[Source records]

==*==

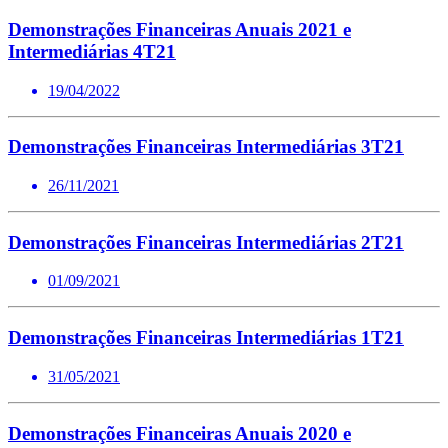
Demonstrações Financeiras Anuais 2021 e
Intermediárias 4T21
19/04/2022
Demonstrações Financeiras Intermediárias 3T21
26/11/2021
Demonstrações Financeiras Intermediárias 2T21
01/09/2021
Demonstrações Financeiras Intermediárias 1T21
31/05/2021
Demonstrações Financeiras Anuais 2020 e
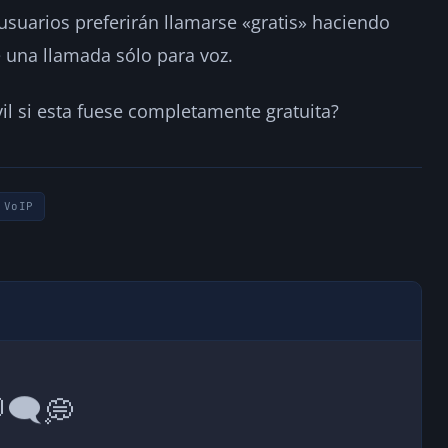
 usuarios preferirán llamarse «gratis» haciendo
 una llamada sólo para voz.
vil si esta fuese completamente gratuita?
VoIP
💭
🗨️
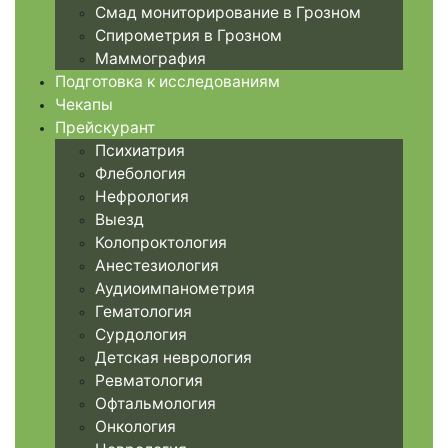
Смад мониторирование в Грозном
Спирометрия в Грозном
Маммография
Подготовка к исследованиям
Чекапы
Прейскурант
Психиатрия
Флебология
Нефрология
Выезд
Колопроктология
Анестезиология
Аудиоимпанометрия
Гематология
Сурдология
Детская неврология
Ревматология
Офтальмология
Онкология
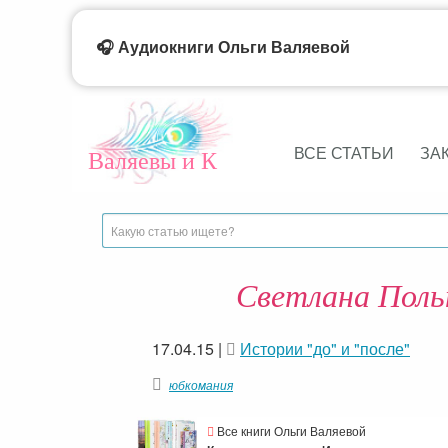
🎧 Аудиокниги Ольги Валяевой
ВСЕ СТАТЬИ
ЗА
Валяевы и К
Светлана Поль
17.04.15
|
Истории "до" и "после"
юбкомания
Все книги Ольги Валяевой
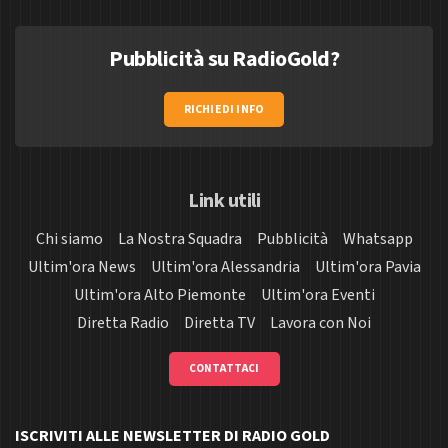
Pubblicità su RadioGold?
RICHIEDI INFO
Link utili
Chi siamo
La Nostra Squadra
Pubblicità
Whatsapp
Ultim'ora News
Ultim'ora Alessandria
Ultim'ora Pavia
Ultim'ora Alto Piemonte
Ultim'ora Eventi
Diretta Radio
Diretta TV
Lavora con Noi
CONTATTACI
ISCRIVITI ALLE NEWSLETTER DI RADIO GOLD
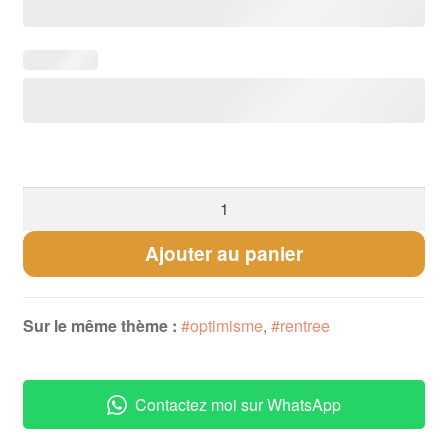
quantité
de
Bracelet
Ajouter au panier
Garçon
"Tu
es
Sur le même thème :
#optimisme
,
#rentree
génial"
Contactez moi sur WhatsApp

==*==

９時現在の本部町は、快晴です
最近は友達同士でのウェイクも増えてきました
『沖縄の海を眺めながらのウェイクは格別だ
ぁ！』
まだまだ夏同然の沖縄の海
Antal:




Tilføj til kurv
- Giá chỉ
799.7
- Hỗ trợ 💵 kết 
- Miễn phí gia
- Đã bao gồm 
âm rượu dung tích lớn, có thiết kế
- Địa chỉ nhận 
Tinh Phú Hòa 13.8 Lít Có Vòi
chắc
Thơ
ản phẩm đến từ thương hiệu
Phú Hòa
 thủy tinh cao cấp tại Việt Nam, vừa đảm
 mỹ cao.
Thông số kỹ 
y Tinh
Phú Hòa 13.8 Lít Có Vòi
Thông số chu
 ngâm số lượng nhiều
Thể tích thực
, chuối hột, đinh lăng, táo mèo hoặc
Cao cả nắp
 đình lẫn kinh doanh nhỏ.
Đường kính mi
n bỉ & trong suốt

==*==

Which lines in the data hold the string "Грозном"? Copy each of them.

[Reply to the exercise]:
Смад мониторирование в Грозном
Спирометрия в Грозном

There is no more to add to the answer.